House Passes Bill to Address Workforce Shortages

By Oregon Business and Industry

The Oregon House on April 14 passed a bill that would give public- and private-sector employers badly needed flexibility to address workforce shortages. OBI is grateful for this important step. To serve employers and employees more effectively, however, we urge the Senate to refine the bill, giving businesses clear authority to offer hiring bonuses.

HB 3205 would allow employers to offer retention bonuses without conducting complex and burdensome analyses required by the state’s 2017 pay equity law. It also would allow de-facto hiring bonuses, though the mechanism is unnecessarily convoluted. Simplicity would serve employers better.

The importance of hiring bonuses may be illustrated best by TriMet, Oregon’s largest public transit agency. Desperate for new drivers, TriMet raised its starting wage for operators to $27 in December 2021, according to testimony offered in support of HB 3205. The wage bump failed to produce results even though TriMet also offered to train new drivers to obtain their commercial drivers’ licenses. Applications rose significantly only when the agency offered $7,500 signing bonuses, which it was able to do thanks to a legislatively approved exemption from pay equity analyses that expired in September 2022.
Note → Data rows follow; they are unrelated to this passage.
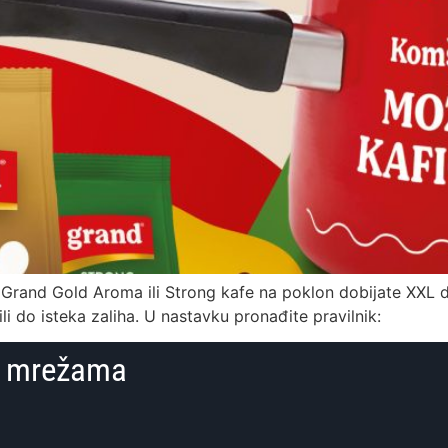
rand Gold Aroma ili Strong kafe na poklon dobijate XXL d
ili do isteka zaliha. U nastavku pronađite pravilnik:
im mrežama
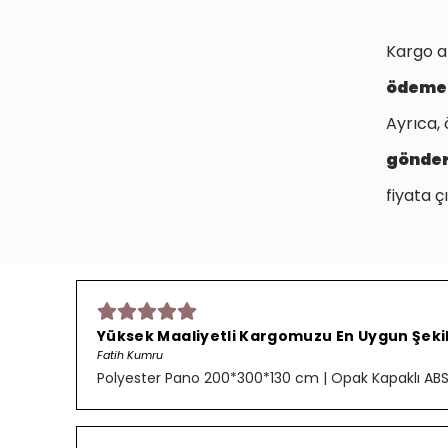
Kargo a
ödeme
Ayrıca, 
gönde
fiyata çı
Yüksek Maaliyetli Kargomuzu En Uygun Şekild
Fatih Kumru
Polyester Pano 200*300*130 cm | Opak Kapaklı ABS P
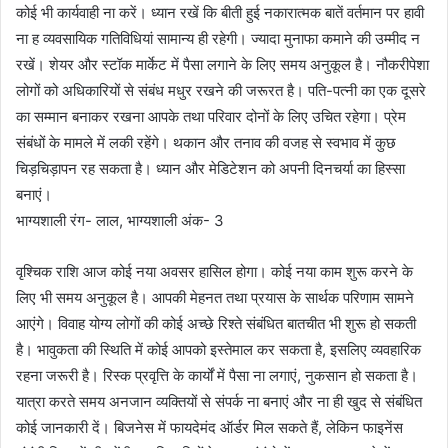
कोई भी कार्यवाही ना करें। ध्यान रखें कि बीती हुई नकारात्मक बातें वर्तमान पर हावी
ना ह व्यवसायिक गतिविधियां सामान्य ही रहेगी। ज्यादा मुनाफा कमाने की उम्मीद न
रखें। शेयर और स्टॉक मार्केट में पैसा लगाने के लिए समय अनुकूल है। नौकरीपेशा
लोगों को अधिकारियों से संबंध मधुर रखने की जरूरत है। पति-पत्नी का एक दूसरे
का सम्मान बनाकर रखना आपके तथा परिवार दोनों के लिए उचित रहेगा। प्रेम
संबंधों के मामले में लकी रहेंगे। थकान और तनाव की वजह से स्वभाव में कुछ
चिड़चिड़ापन रह सकता है। ध्यान और मेडिटेशन को अपनी दिनचर्या का हिस्सा
बनाएं।
भाग्यशाली रंग- लाल, भाग्यशाली अंक- 3
वृश्चिक राशि आज कोई नया अवसर हासिल होगा। कोई नया काम शुरू करने के
लिए भी समय अनुकूल है। आपकी मेहनत तथा प्रयास के सार्थक परिणाम सामने
आएंगे। विवाह योग्य लोगों की कोई अच्छे रिश्ते संबंधित बातचीत भी शुरू हो सकती
है। भावुकता की स्थिति में कोई आपको इस्तेमाल कर सकता है, इसलिए व्यवहारिक
रहना जरूरी है। रिस्क प्रवृत्ति के कार्यों में पैसा ना लगाएं, नुकसान हो सकता है।
यात्रा करते समय अनजान व्यक्तियों से संपर्क ना बनाएं और ना ही खुद से संबंधित
कोई जानकारी दें। बिजनेस में फायदेमंद ऑर्डर मिल सकते हैं, लेकिन फाइनेंस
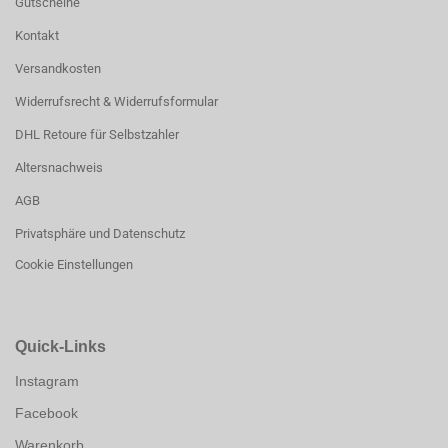
Gutscheine
Kontakt
Versandkosten
Widerrufsrecht & Widerrufsformular
DHL Retoure für Selbstzahler
Altersnachweis
AGB
Privatsphäre und Datenschutz
Cookie Einstellungen
Quick-Links
Instagram
Facebook
Warenkorb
Employers of almost all types could share similar experiences, which is why more than three dozen employers and employer groups endorsed HB 3205, which as originally drafted would have allowed hiring and retention bonuses explicitly.

As recently amended, the bill would allow employers to pay retention bonuses without conducting equity analyses. It also would allow hiring bonuses in a roundabout fashion. Employers would be able to offer retention bonuses conditioned on a requirement that employees stay on the job for at least 30 days.

Though the amended bill is still a significant improvement over the status quo, its treatment of de-facto hiring bonuses is needlessly complex and would prohibit employers from marketing positions effectively to prospective employees.

OBI urges the Senate to improve HB 3205 and work with the House to put it on the governor’s desk.